Imphal, Nov 5, 2011: ’Iron Lady’ Irom Chanu Sharmila, who is demanding repeal of the Armed Forces Special Powers Act (AFSPA) in Manipur, today completed 11 years of her indefinite hunger-strike.
On November 2, 2000, an Assam Rifles battalion allegedly killed 10 civilians in a village near Imphal. Three days later, Sharmila embarked on her fast, demanding revocation of the Act.
Since then it has settled into a ritual which involves a ten-minute ambulance journey from hospital to court every fortnight where the magistrate asks her whether she would break her fast.
The ritual has repeated itself over 500 times so far, but her reply remains the same - "Fast thodolokai" (No, I won’t break my fast). The court then extends her judicial remand for another 15 days.
She hasn’t ingested food or water all these years and is force-fed through a nasal tube.
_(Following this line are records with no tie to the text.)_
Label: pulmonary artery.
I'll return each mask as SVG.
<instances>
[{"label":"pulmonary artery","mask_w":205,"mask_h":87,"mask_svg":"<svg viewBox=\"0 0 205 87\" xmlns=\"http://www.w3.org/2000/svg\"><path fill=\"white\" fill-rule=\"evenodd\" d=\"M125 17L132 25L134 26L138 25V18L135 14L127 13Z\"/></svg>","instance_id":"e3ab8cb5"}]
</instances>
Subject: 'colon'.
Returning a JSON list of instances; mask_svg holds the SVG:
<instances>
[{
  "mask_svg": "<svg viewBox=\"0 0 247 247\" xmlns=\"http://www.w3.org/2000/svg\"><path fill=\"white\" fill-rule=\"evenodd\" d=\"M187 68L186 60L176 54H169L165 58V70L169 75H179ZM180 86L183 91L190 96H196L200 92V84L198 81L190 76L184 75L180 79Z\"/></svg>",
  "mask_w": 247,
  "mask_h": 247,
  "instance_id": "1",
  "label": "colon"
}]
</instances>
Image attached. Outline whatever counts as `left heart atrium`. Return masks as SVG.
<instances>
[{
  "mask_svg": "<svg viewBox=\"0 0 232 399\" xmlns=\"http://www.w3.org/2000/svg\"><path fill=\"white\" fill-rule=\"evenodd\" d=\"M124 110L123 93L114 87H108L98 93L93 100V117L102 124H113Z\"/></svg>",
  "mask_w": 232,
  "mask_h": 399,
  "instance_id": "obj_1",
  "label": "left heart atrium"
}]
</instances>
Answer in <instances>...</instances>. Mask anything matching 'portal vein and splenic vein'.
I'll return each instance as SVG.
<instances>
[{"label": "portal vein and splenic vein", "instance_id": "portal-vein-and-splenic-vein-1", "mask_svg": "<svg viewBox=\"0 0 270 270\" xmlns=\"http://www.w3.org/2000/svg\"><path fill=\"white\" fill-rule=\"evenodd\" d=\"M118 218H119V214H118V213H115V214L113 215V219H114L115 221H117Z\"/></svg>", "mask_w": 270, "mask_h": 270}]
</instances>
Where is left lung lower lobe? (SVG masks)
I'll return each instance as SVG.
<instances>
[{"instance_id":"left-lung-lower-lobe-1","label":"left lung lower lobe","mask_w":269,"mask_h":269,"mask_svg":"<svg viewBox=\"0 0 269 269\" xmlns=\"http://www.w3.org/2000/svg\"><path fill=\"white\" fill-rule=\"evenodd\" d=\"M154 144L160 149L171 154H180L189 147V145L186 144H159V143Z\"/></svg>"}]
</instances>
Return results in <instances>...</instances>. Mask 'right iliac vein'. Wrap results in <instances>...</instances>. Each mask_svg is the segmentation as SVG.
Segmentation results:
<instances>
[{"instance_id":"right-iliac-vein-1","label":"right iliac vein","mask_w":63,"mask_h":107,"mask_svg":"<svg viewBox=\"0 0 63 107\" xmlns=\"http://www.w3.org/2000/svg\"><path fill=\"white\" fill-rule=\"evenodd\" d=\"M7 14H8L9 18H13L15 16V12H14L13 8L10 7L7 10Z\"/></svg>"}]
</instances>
Hunger strike is seen as an attempt to commit suicide, which is a punishable offence.
The 39-year-old civil rights activist, described as a ’habitual offender’ by the court, has been arrested, released and re-arrested for attempt to commit suicide.
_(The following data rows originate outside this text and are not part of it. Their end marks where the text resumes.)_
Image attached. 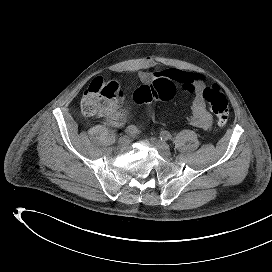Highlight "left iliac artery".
Returning a JSON list of instances; mask_svg holds the SVG:
<instances>
[{
    "label": "left iliac artery",
    "mask_w": 272,
    "mask_h": 272,
    "mask_svg": "<svg viewBox=\"0 0 272 272\" xmlns=\"http://www.w3.org/2000/svg\"><path fill=\"white\" fill-rule=\"evenodd\" d=\"M160 138H161V140H171L172 135L168 131H162L160 133Z\"/></svg>",
    "instance_id": "1"
}]
</instances>
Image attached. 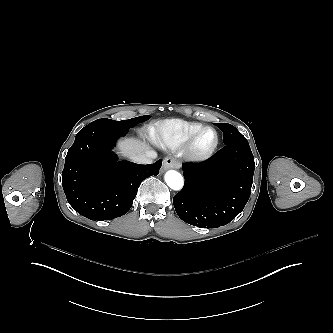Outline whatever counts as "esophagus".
Wrapping results in <instances>:
<instances>
[{"instance_id": "34e87169", "label": "esophagus", "mask_w": 333, "mask_h": 333, "mask_svg": "<svg viewBox=\"0 0 333 333\" xmlns=\"http://www.w3.org/2000/svg\"><path fill=\"white\" fill-rule=\"evenodd\" d=\"M180 167H181V162L173 159L172 157L167 156L163 160V170L178 169Z\"/></svg>"}]
</instances>
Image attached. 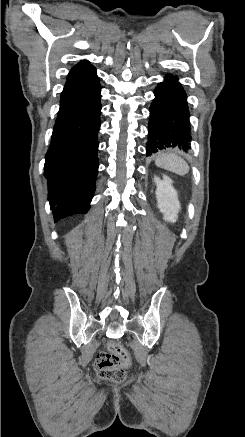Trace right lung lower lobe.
<instances>
[{"instance_id": "98d812e1", "label": "right lung lower lobe", "mask_w": 245, "mask_h": 437, "mask_svg": "<svg viewBox=\"0 0 245 437\" xmlns=\"http://www.w3.org/2000/svg\"><path fill=\"white\" fill-rule=\"evenodd\" d=\"M100 92L98 81L61 94L44 166L55 222L90 208L98 173Z\"/></svg>"}]
</instances>
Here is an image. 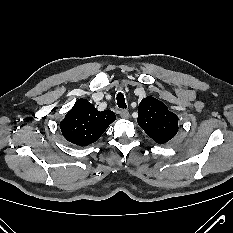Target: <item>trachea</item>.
<instances>
[{
  "mask_svg": "<svg viewBox=\"0 0 233 233\" xmlns=\"http://www.w3.org/2000/svg\"><path fill=\"white\" fill-rule=\"evenodd\" d=\"M116 99H117V105L119 108L125 109L127 107L125 103L124 95L121 92L117 94Z\"/></svg>",
  "mask_w": 233,
  "mask_h": 233,
  "instance_id": "obj_1",
  "label": "trachea"
}]
</instances>
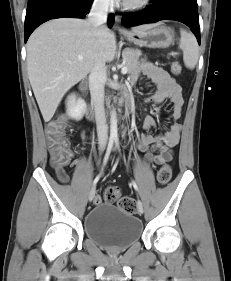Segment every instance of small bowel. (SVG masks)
<instances>
[{
    "label": "small bowel",
    "instance_id": "obj_1",
    "mask_svg": "<svg viewBox=\"0 0 231 281\" xmlns=\"http://www.w3.org/2000/svg\"><path fill=\"white\" fill-rule=\"evenodd\" d=\"M143 78L150 79L156 86L151 100L155 103H161L169 100L172 104V123L163 134H156L154 129L156 122L154 118L147 117L144 121L145 134L141 135L135 144V149L144 153V161L148 165H163L173 159V148L178 144L181 135L180 118L184 99L180 86L176 81L162 68H159L151 62L144 61L141 66L131 75L130 84H134ZM83 141L88 136L82 132ZM71 153L70 165H75L76 161L72 159ZM58 179L66 183L69 181V175L64 167L55 168Z\"/></svg>",
    "mask_w": 231,
    "mask_h": 281
}]
</instances>
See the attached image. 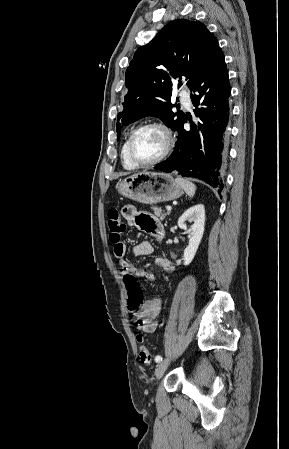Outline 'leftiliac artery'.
<instances>
[{
    "mask_svg": "<svg viewBox=\"0 0 289 449\" xmlns=\"http://www.w3.org/2000/svg\"><path fill=\"white\" fill-rule=\"evenodd\" d=\"M155 361H156V362L162 361V357H161L160 355H157V356L155 357Z\"/></svg>",
    "mask_w": 289,
    "mask_h": 449,
    "instance_id": "obj_1",
    "label": "left iliac artery"
}]
</instances>
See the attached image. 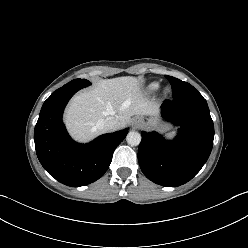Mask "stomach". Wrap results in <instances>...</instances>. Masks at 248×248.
<instances>
[{
	"label": "stomach",
	"instance_id": "0dacf381",
	"mask_svg": "<svg viewBox=\"0 0 248 248\" xmlns=\"http://www.w3.org/2000/svg\"><path fill=\"white\" fill-rule=\"evenodd\" d=\"M146 126L148 128H151V129H155L156 127L158 128L159 127V122L155 119H149L146 123ZM160 130H163L164 128L163 127H160L159 128Z\"/></svg>",
	"mask_w": 248,
	"mask_h": 248
}]
</instances>
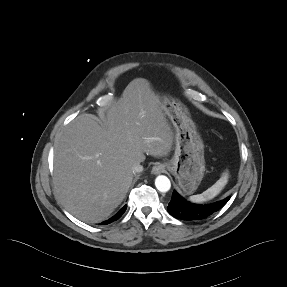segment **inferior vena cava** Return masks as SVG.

Produced as an undertrial prisoner at the Imphal East district’s CJM court, she has refused bail each time.
"If she accepts bail she has to give a written undertaking of not repeating the offence. In other words, she has to discontinue her fast for getting bail," Sharmila’s long-time associate Babloo Loitongbam of the Just Peace Foundation told PTI.
The police, too, have not filed any charge sheet in the case.
Superintendent of Manipur Central Jail, Themthing Ngashangva pointed out that under Section 309 of the IPC, the maximum punishment for trying to commit suicide is one year.
"After she completes one year of imprisonment by way of unending judicial remands, she is released once. But after that she is re-arrested for continuing the fast," he said.
As the same judicial exercise is repeated each time, Sharmila’s family do not even feel the need for a lawyer to represent her case in court.
An isolated ward of the Jawaharlal Nehru Institute of Medical Sciences, where she is forcibly nasally-fed, has now become her home.
"Her only companion is books and medicines. Hardly any visitor is allowed to meet her," said Irom Singhajit, Sharmila’s younger sister who has also turned into a human rights activist.
Largely ignored by the mainstream media, Sharmila’s non-violent resistance has become a nucleus for collective protest against AFSPA in the Northeast.
Recognising her as the face of the campaign, over 50 groups like the National Alliance for People’s Movement, Save Democracy Repeal AFSPA, Asian Centre for Social Studies, Asha Parivar and PEACE, have launched an anti-AFSPA, ’Save Sharmila Solidarity Campaign’.